The Washington Capitals' defensive players overcame adversity one more time tonight, as Randy Holt and Timo Blomqvist were suddenly forced into action and responded brilliantly to help the Capitals to a 4-2 upset of the New York Islanders.
Coach Bryan Murray elected to go with only three defenders--Rod Langway, Brian Engblom and Scott Stevens. The strategy worked splendidly during 25 scoreless minutes, until Stevens intervened to stop Bob Bourne from fighting with Gaetan Duchesne and was ejected with a game misconduct.
"The excuse was there--we could always say we lost because Scott was thrown out," said Holt, who had played briefly earlier at left wing. "But Timo and I lived up to the pressure and played a strong game and proved one more time that this team has more depth than a lot of people realize. How many guys can sit out half a game and come in and do that kind of job?"
"Blomqvist and Holt have contributed all year and they played well after sitting out one period," Murray said. "I was upset at Scott for getting involved, but the guys stood up for him. Then they stepped in and helped make up for his absence. It's been that way all season."
Both Engblom and Holt were out with injuries the only other time the Capitals won in Nassau Coliseum, by a 5-1 score on Dec. 23.
An added reason for the initial pall created by Stevens' departure was the fact that he had played so well in the first period, while playing alternate shifts with Langway and Engblom.
"The more I play, the more I get into the game," Stevens said. "It boosts you to think you're one of three guys they're depending on. You get tired, but it drives you harder. It gets better as it goes on.
"Then I get kicked out. I was told before the game not to do it, because they're always trying that stuff. But I don't like a guy jumping on another guy and when the fight started, I went for Bourne. I didn't realize what I was doing.
"The main thing is we won. When I get kicked out, we usually win, but I'm not going to try it just for that."
"I was kind of disappointed when I found out I wasn't playing," Blomqvist said. "I thought I had a pretty good game yesterday. I came to the rink ready to play and then I had to sit down half the game. It was like starting all over.
"My body wasn't ready, after warming up and then sitting. It took me three or four hard shifts to get going. But it's all very much up here (tapping his head). When you're playing a regular shift the way we did the last half, you're in the game all the time."
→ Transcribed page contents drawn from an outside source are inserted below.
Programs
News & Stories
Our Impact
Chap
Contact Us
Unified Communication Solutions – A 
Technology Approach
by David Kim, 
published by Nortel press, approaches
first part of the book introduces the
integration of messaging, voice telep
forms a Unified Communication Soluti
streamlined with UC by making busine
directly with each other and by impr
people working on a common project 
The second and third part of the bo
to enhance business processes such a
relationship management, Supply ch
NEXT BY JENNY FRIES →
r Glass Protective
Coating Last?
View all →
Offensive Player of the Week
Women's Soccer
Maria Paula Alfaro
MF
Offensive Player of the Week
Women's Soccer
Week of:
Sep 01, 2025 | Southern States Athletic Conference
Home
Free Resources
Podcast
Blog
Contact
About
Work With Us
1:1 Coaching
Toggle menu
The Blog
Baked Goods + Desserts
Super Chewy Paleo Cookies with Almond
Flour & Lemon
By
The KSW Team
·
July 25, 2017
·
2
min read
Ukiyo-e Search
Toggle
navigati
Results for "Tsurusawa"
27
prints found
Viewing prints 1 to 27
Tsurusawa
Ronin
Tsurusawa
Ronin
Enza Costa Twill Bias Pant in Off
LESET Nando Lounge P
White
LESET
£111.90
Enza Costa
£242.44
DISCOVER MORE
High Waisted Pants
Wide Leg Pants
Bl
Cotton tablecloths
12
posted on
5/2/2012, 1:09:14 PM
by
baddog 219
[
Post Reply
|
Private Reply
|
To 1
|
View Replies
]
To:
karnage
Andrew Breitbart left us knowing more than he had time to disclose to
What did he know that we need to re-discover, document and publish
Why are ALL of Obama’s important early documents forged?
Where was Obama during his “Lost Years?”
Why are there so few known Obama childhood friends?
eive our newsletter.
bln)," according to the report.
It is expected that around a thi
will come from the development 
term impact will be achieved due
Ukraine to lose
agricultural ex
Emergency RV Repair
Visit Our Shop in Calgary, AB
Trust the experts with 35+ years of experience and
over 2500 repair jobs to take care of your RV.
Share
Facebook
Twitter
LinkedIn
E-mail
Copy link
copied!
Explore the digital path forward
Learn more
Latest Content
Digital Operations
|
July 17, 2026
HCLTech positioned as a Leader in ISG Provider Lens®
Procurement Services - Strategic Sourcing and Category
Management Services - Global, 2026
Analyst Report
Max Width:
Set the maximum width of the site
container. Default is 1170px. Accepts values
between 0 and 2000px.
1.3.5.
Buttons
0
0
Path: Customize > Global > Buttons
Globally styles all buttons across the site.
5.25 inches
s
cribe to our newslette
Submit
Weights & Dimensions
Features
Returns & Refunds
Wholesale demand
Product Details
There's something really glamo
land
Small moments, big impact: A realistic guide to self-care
Shortly after Blomqvist entered the game, he was penalized for tripping and Murray immediately called a timeout.
"The crowd was getting noisy and everything was suddenly in their favor," Murray said. "I wanted to change the tempo. If Al Jensen had given up a goal early, I planned to take him out for a few minutes, just to calm things down."
Murray had discussed the possibility of going with three defensemen because of the recent blowouts by the Islanders and finally implemented it after Wednesday's 5-2 defeat here.
"If we're going to lose, we'll lose with our best," Murray said in explanation.
"We had a few bloopers in the first game and they decided they didn't want any breakdowns at all," Holt said in further explanation. "When you think about it, with the three regular defensemen out there, all big guys, they were in control and staying out of trouble.
"In fact, it was working so well that when Scott was kicked out, instead of saying, 'Ah, I'll get some ice time,' I was mad at Scott."
For Langway, the added ice time was hardly noticeable, considering his usual quota.
"I've always played the left side and I had to move to the right when I was out there with Scott, because he didn't feel comfortable there," Langway said. "It was kind of weird, but you just play hockey, you don't worry about it."
There was another moment of concern when Langway crashed into the net in the third period, but he rose quickly and skated off.
"I think my skates just came out from under me," Langway said. "I had my hand on the back of my neck and it hit the post. I'm okay."
Of his extra duty, Engblom said, "You go as long as you can and try to keep the shifts short. Rod and I have done it before and you learn when to conserve your energy. We had nothing to lose. We had to try to win this game."